Propagating Tubastraea faulkneri (Orange Sun Coral)
Propagating the non-photosynthetic orange sun coral Tubastraea faulkneri: dividing colonies, daughter polyps and the heavy zooplankton feeding required to keep frags alive.
Overview
Tubastraea faulkneri is one of the sun corals, large-polyp stony corals with hard, non-reef-building skeletons. Like the rest of the genus it is azooxanthellate: it lacks symbiotic zooxanthellae and extends long tentacles at night to catch passing zooplankton. Its large polyps let it take relatively large prey.
Reproductive Mode
Tubastraea reproduces both sexually, releasing planula larvae, and asexually. The genus is also known to spread by budding and by forming runners that can extend over 10 cm per year, producing new polyps adjacent to the parent colony.
Fragging / Asexual Propagation
Hobbyist propagation works with this asexual budding. As a colony adds polyps and spreads, daughter polyps or sections of the colony can be separated and remounted, and larvae that settle nearby (typically within about a metre of the parent in the wild) can also be collected and grown on.

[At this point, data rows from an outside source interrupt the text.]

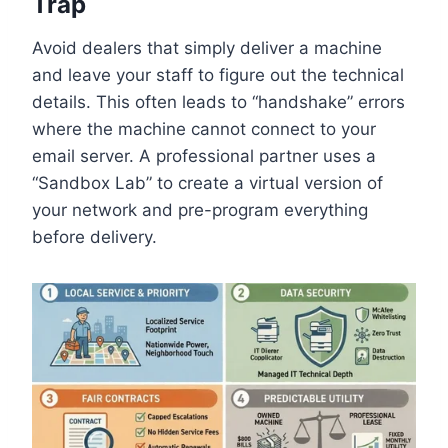
Trap
Avoid dealers that simply deliver a machine
and leave your staff to figure out the technical
details. This often leads to “handshake” errors
where the machine cannot connect to your
email server. A professional partner uses a
“Sandbox Lab” to create a virtual version of
your network and pre-program everything
before delivery.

- Separate daughter polyps or a section once the colony has spread.
- Mount detached pieces onto rubble or a plug.
- Collect any larvae that settle on nearby surfaces.
- Feed every piece individually until established.
Feeding & Conditions for Propagation
Sun corals accept foods such as frozen mysis shrimp. Feeding every other day is enough for survival, while daily feeding enables faster growth, which matters when building up frags. Each polyp should be target-fed because the coral cannot rely on light at all.
Sexual Reproduction
In the wild Tubastraea produces planula larvae that can survive up to about two weeks and typically settle within a metre of the parent; sexual reproduction has been recorded in spring, summer and winter. Aquarium propagation generally relies on asexual division rather than larval rearing.
Common Challenges
The chief risk is starvation: without consistent target feeding the coral declines, and the heavy feeding needed to grow frags adds nutrients that must be exported. Sun corals are considered relatively easy among non-photosynthetic corals, but only if the feeding regimen is maintained.